OS Grid ref:- SW 782256
The pretty waterside hamlet of St. Anthony-in-Meneage is situated between the Helford River and Gillan Harbour on the west side of Falmouth Bay and lies seven miles (11 km) east of market town of Helston.
The village is one of Cornwall's earliest Christian sites, dating back to the Dark Ages. Its Celtic name is Lanyntenyn suggesting the dedication to St Anthony. St.Anthony of Padua was believed to have preached to fishes, and was therefore regarded as the Patron Saint of Fishermen, Meneage means Monkish Land. Tradition tells of a cell of monks who lived next to Lantenning but this appears to have been a grange belonging to the monks of Tywardreath.
Gillan Creek is situated on the Dennis promontory, which name derives from the Cornish word 'Dinas' which means castle, this is the site of prehistoric earthworks of an early celtic fort which was recently discovered by farmer Christopher Hosken while lying pipes on his land at Boden Vean in the village. Finds from a subsequent archeological excavation of the site included Iron Age or Romano-British pottery. Sherds of Trevisker Ware pottery were unearthed including an extremely large and unusually decorated example.
There is a small beach at beautiful Gillan Creek, which is a tributary of the River Fal. St. Anthony-in-Meneage makes a good centre for boating and both sail and motor boats can be hired from the eighteenth century shop by the beach,once a fish store it has now been conerted into a boat hire business.
The historic village church of St Anthony is located by Gillan Creek.
During the Civil War the Royalists constructed a small fort on the promontary, which was finally surrendered to the Roundhead commander Sir Thomas Fairfax in March 1646, making it the last place in Cornwall that held out against the Parliamentarians, with the exception of St Michael's Mount and Pendennis Castle.
The building mainly dates from medieval times although the granite tower was constructed in the fifteenth century. The Normans erected a church here in the eleventh century, which probably occupied the site of an old Celtic Church which would probably have been constructed from wood.
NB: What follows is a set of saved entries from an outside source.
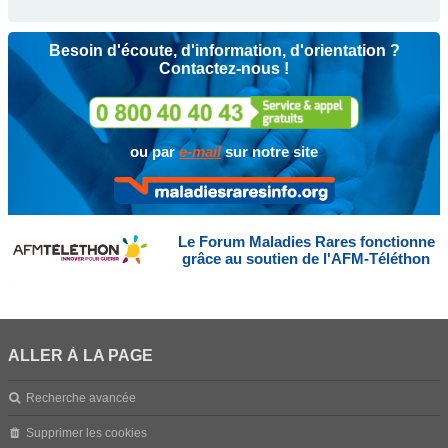
Besoin d'écoute, d'information, d'orientation ?
Contactez-nous !
ou par
e-mail
sur notre site
Le Forum Maladies Rares fonctionne
grâce au soutien de l'AFM-Téléthon
ALLER À LA PAGE
Recherche avancée
Supprimer les cookies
Local tradition relates that the stone church was built by a group of shipwrecked Normans who having been caught in a storm whilst crossing the English Channel, were driven ashore at Gillan Creek.
During the storm, the knights, expecting they would perish, had made a vow to St Anthony that if their lives were spared, they would build a church in his honour. Adding credence to this story, the tower is in fact constructed of a fine-grained granite unknown in Cornwall, but which is found in Normandy.
The church has many interesting architectural features including the carved bosses on the fifteenth century wagon roof and the thirteenth century early Gothic architecture in the nave. There is an unusual fifteenth century inscribed granite font with angel carvings and a German carving of The Last Supper which also dates from the fifteenth century.